• **Exercise brief**
Give back exactly the line that contains "Look at this" and all the lines after it in the records below, to the very last, with no other output.

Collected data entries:
Segment Open
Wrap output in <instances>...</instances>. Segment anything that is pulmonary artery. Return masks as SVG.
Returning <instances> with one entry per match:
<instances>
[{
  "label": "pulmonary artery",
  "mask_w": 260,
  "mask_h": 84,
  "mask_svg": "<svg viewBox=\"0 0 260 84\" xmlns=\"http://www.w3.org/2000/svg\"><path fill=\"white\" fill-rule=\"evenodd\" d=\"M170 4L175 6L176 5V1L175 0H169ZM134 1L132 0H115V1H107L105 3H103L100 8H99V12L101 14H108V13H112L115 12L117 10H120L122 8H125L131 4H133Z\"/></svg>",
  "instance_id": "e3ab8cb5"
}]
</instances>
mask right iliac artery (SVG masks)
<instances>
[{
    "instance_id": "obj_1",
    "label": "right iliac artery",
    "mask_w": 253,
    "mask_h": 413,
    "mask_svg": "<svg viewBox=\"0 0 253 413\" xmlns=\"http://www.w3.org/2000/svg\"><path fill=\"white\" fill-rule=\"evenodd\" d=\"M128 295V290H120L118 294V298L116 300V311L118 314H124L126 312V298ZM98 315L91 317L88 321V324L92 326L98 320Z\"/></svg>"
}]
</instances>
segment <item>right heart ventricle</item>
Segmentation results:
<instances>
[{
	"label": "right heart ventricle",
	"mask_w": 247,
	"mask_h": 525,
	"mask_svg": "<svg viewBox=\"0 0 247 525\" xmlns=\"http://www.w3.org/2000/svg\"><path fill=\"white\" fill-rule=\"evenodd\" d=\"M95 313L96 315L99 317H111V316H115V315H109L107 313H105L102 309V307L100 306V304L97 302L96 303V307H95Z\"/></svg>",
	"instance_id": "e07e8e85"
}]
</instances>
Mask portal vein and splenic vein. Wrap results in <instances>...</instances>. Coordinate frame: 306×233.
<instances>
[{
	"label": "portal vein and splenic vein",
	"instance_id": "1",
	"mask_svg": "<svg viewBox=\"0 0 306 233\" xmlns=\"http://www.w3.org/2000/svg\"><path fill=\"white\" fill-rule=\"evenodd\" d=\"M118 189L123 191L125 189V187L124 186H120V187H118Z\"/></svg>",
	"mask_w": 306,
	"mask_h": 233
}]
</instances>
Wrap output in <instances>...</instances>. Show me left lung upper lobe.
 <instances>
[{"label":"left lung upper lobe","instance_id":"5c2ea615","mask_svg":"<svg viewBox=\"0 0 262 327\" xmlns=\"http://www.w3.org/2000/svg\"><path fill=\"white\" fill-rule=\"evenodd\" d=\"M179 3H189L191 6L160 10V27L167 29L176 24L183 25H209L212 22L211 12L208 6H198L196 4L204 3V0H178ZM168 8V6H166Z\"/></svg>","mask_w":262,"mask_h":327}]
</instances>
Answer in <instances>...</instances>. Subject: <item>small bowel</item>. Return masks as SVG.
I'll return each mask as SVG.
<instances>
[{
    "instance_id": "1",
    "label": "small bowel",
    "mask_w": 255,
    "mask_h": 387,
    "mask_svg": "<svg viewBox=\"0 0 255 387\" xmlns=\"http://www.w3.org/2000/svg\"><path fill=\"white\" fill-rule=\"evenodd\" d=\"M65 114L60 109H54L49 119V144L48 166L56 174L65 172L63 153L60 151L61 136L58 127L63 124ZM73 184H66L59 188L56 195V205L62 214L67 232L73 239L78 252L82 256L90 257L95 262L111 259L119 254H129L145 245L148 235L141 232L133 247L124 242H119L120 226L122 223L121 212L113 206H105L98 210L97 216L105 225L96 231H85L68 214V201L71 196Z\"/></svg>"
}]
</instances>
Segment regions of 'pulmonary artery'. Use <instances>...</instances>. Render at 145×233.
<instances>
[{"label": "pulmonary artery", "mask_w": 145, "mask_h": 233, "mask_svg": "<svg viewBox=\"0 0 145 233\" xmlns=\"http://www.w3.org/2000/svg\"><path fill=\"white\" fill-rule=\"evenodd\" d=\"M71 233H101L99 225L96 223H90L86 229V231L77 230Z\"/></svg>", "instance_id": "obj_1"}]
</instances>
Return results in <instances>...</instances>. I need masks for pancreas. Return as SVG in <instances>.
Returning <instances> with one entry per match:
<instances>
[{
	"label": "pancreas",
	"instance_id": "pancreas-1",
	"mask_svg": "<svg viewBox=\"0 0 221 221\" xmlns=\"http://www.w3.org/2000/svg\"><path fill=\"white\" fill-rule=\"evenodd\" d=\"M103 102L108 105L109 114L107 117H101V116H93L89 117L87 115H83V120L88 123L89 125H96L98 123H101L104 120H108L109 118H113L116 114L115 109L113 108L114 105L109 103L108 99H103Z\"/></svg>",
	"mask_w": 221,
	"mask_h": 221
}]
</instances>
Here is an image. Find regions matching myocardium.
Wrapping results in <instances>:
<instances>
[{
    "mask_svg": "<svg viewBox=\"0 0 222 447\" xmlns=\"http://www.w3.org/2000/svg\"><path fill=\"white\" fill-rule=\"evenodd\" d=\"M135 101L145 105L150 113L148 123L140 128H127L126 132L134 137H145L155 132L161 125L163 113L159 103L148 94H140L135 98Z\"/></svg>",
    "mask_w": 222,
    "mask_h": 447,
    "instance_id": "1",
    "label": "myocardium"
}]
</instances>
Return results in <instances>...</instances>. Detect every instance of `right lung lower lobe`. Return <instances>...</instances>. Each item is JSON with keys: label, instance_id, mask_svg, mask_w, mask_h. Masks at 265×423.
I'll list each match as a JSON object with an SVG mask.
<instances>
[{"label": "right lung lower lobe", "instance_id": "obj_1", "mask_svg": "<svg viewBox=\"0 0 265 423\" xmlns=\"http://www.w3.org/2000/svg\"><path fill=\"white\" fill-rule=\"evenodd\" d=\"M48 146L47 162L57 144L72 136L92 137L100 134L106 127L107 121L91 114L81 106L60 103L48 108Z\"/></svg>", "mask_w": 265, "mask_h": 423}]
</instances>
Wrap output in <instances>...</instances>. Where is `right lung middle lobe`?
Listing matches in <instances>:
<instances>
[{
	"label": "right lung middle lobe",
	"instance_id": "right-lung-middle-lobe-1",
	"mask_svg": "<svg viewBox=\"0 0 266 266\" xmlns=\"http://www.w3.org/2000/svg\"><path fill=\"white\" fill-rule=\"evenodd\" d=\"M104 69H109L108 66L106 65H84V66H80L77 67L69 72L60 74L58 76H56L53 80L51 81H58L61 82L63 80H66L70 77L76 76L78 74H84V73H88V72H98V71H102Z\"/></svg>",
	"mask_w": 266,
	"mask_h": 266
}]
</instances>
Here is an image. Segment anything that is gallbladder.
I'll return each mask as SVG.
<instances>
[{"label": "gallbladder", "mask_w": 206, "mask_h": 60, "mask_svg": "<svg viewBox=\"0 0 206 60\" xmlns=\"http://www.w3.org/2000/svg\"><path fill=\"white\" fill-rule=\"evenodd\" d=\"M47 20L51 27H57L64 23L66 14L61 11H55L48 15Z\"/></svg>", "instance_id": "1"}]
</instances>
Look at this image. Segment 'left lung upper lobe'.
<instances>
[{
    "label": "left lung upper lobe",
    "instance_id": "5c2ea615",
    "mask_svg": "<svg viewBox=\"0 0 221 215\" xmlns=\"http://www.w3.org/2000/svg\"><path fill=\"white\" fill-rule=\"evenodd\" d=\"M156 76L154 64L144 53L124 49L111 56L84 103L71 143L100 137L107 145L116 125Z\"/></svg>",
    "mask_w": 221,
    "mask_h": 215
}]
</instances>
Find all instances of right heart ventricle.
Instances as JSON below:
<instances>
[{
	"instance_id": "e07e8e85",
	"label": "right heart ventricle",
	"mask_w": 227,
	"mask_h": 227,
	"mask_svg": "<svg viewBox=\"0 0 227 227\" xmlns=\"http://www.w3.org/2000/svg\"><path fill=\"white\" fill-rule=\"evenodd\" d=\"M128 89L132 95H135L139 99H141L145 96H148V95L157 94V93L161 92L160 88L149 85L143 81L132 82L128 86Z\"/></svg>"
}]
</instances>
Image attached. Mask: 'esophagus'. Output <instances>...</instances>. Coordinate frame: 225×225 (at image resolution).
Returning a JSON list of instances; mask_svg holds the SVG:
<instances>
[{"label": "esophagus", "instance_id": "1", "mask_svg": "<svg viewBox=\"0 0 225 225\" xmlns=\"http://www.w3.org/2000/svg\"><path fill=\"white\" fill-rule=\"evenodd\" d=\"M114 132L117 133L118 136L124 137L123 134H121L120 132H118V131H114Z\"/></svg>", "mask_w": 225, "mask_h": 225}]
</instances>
Segment Closed
• **Response area**
Look at this image. Segment 'left lung upper lobe'.
<instances>
[{
    "label": "left lung upper lobe",
    "instance_id": "5c2ea615",
    "mask_svg": "<svg viewBox=\"0 0 221 215\" xmlns=\"http://www.w3.org/2000/svg\"><path fill=\"white\" fill-rule=\"evenodd\" d=\"M156 76L154 64L144 53L124 49L111 56L84 103L71 143L100 137L107 145L116 125Z\"/></svg>",
    "mask_w": 221,
    "mask_h": 215
}]
</instances>
Find all instances of right heart ventricle.
Instances as JSON below:
<instances>
[{
	"instance_id": "e07e8e85",
	"label": "right heart ventricle",
	"mask_w": 227,
	"mask_h": 227,
	"mask_svg": "<svg viewBox=\"0 0 227 227\" xmlns=\"http://www.w3.org/2000/svg\"><path fill=\"white\" fill-rule=\"evenodd\" d=\"M128 89L132 95H135L139 99H141L145 96H148V95L157 94V93L161 92L160 88L149 85L143 81L132 82L128 86Z\"/></svg>"
}]
</instances>
Image attached. Mask: 'esophagus'. Output <instances>...</instances>. Coordinate frame: 225×225 (at image resolution).
Returning a JSON list of instances; mask_svg holds the SVG:
<instances>
[{"label": "esophagus", "instance_id": "1", "mask_svg": "<svg viewBox=\"0 0 225 225\" xmlns=\"http://www.w3.org/2000/svg\"><path fill=\"white\" fill-rule=\"evenodd\" d=\"M114 132L117 133L118 136L124 137L123 134H121L120 132H118V131H114Z\"/></svg>", "mask_w": 225, "mask_h": 225}]
</instances>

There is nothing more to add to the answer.